▶ _Exercise goal_
What's needed is an exact copy of all the data below, without pictures.

▶ _Dataset_
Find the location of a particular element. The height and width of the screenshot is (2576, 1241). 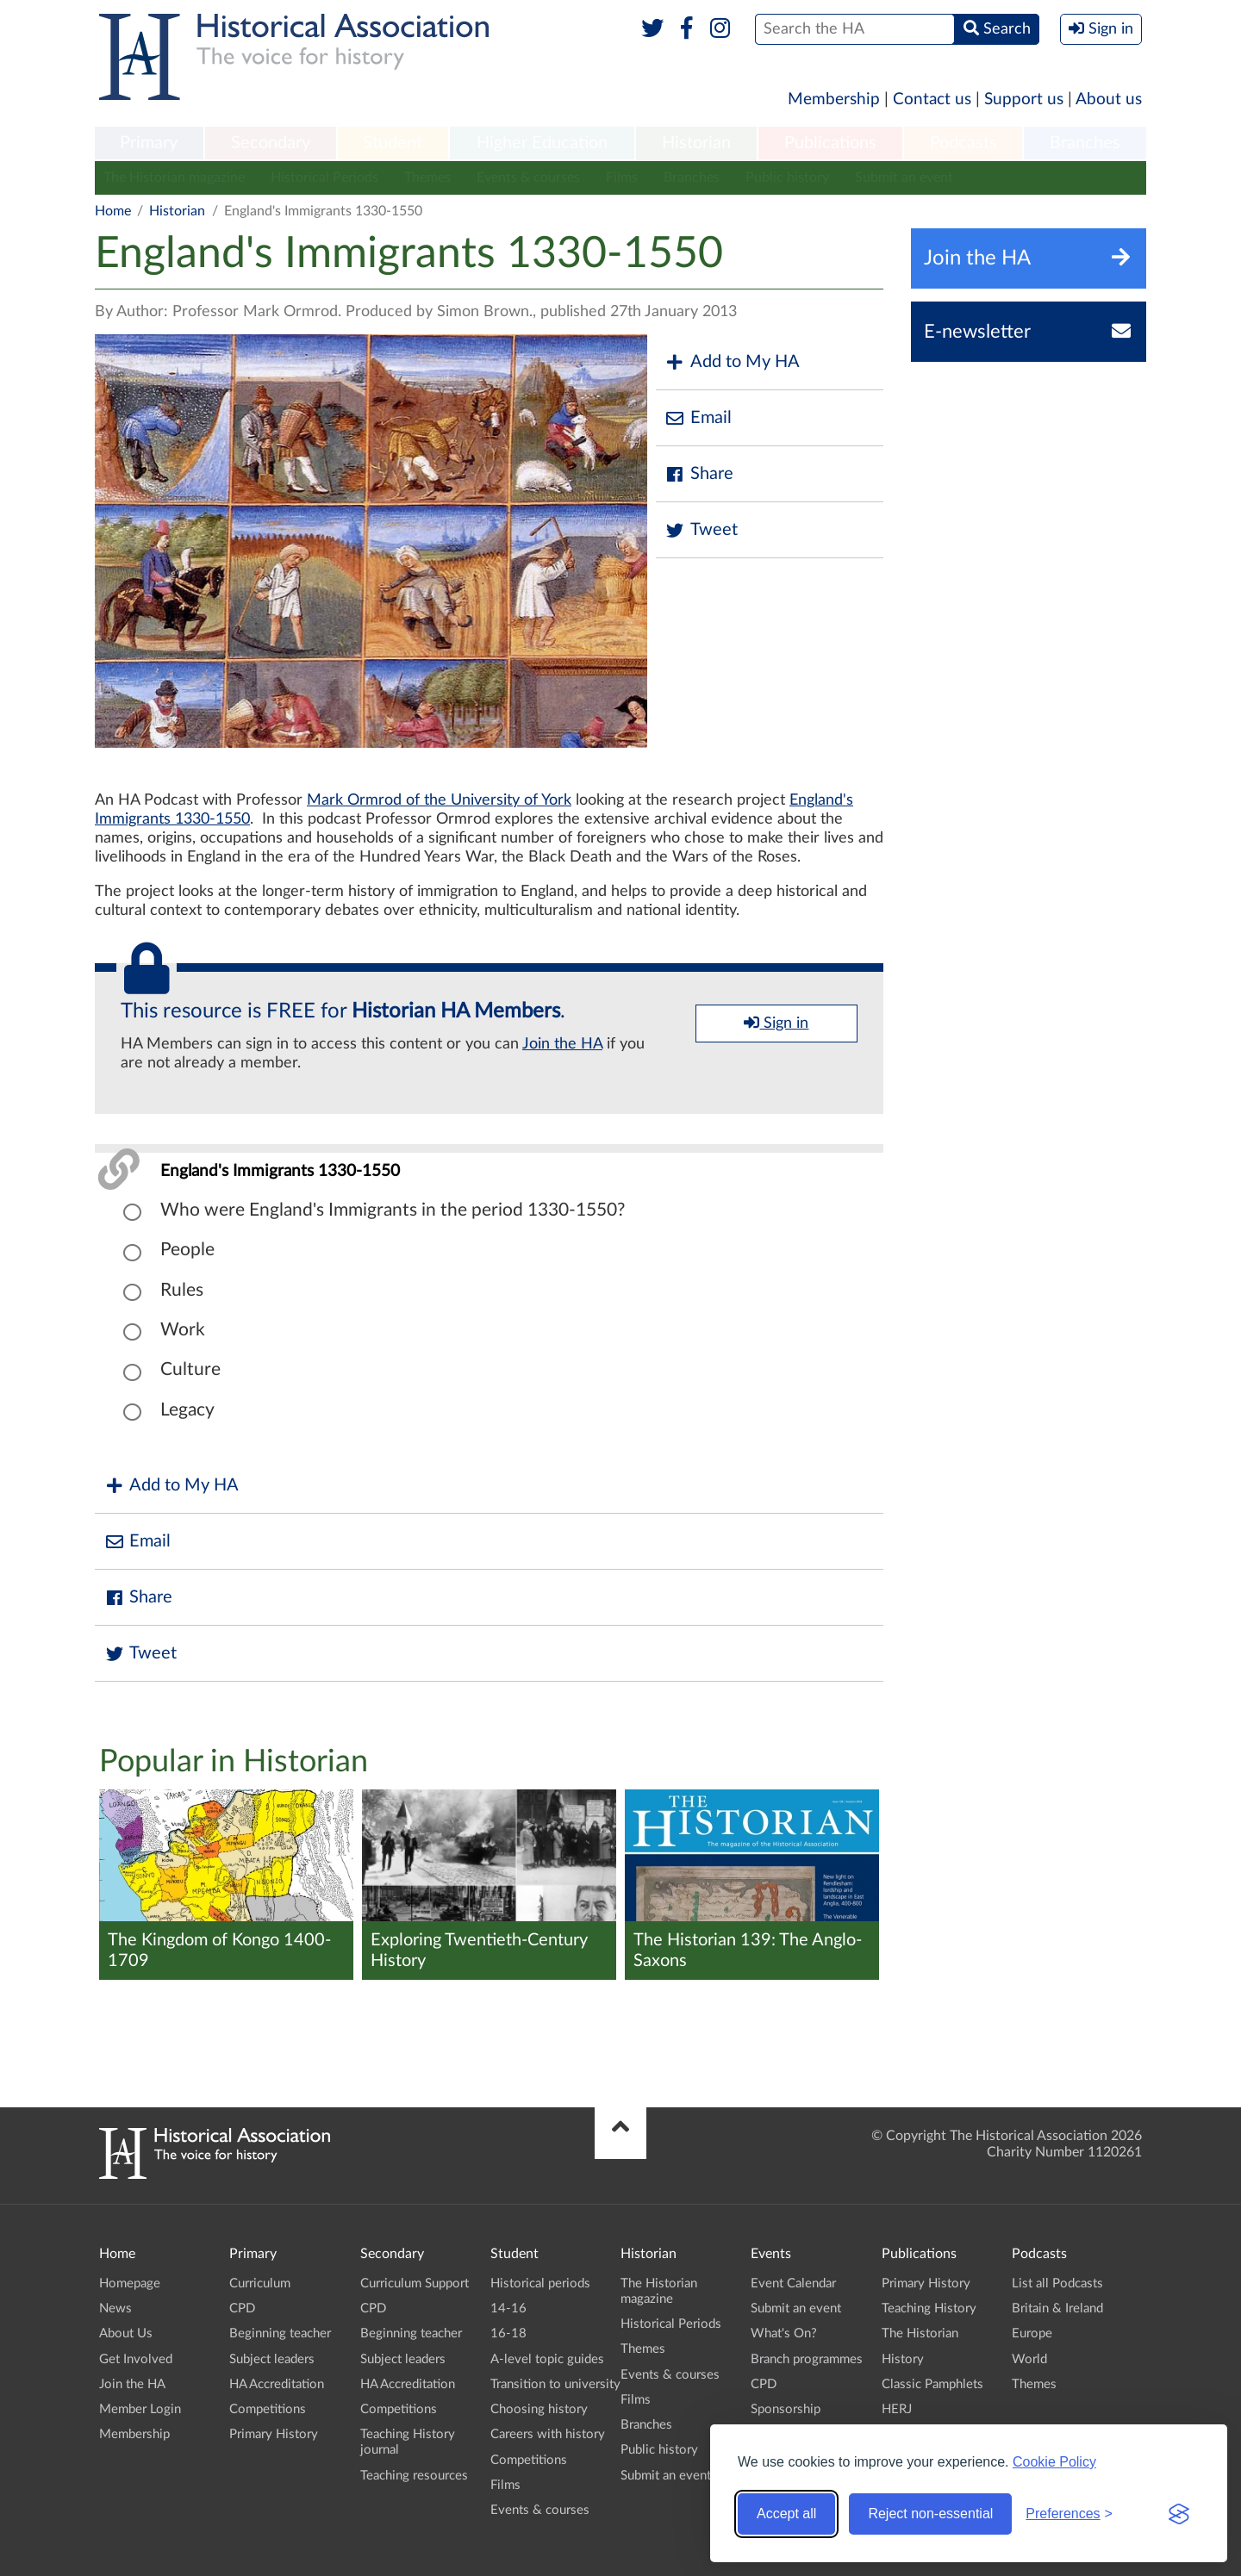

Public history is located at coordinates (787, 177).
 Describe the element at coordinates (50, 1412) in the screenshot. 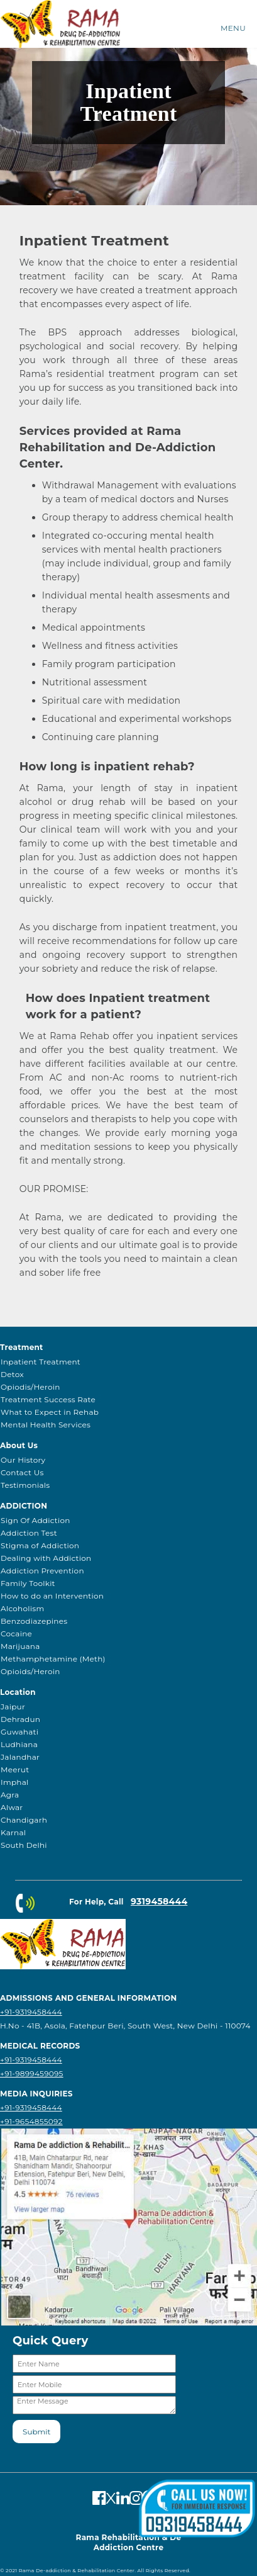

I see `What to Expect in Rehab` at that location.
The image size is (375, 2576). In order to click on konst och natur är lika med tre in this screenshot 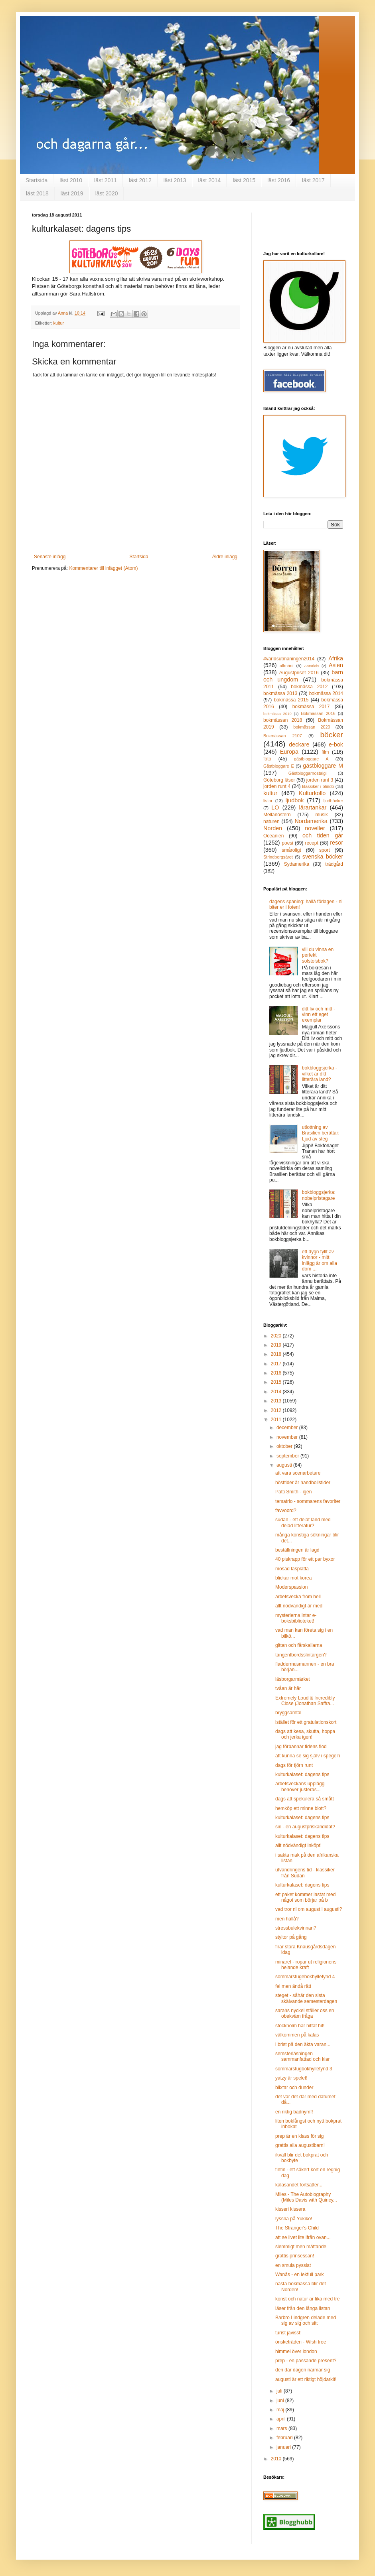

▶ _Result for this task_
Find the location of a particular element. The height and width of the screenshot is (2576, 1241). 

Public history is located at coordinates (787, 177).
 Describe the element at coordinates (50, 1412) in the screenshot. 

I see `What to Expect in Rehab` at that location.
The image size is (375, 2576). In order to click on konst och natur är lika med tre in this screenshot 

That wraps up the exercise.